Vergangenen Monat gab es die erste der geplanten Sammelabschiebungen nach Afghanistan. Am 24. Januar wird nun offenbar der nächste Abschiebeflieger aus Deutschland in Kabul erwartet. Grund genug, zu betrachten, welche Menschen von der Abschiebung im Dezember betroffen waren.

Der zweite Abschiebeflug nach Afghanistan soll in den nächsten Tagen starten, berichten viele Medien in Berufung auf die dpa. Unklar ist, von wo der Flug geht, und ob die Maschine am 23. oder 24. Januar startet. (UPDATE: Der zweite Abschiebeflieger startet offenbar am 23.01. gegen 21 Uhr vom Frankfurter Flughafen aus.

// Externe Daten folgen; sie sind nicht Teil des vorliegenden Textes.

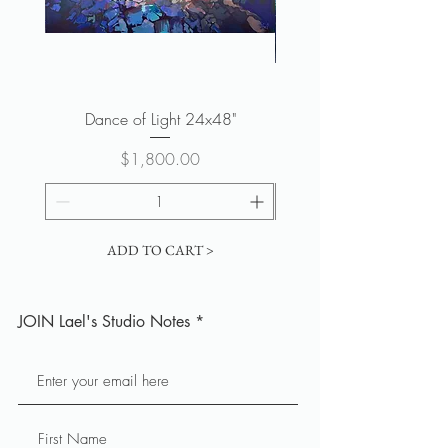
Dance of Light 24x48"
Spirit of the Forest 
Price
$1,800.00
ADD TO CART >
JOIN Lael's Studio Notes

Es wird erneut eine Demonstration gegen die Abschiebungen geben.)

Deutschland hat am 14.12.2016 mit Sammelabschiebungen nach Afghanistan begonnen. 50 Menschen sollten damals im Abschiebeflieger von Frankfurt nach Kabul sitzen, letzten Endes waren 34 von ihnen an Bord. Bei den anderen konnte die Abschiebung, teilweise im letzten Moment, noch verhindert werden.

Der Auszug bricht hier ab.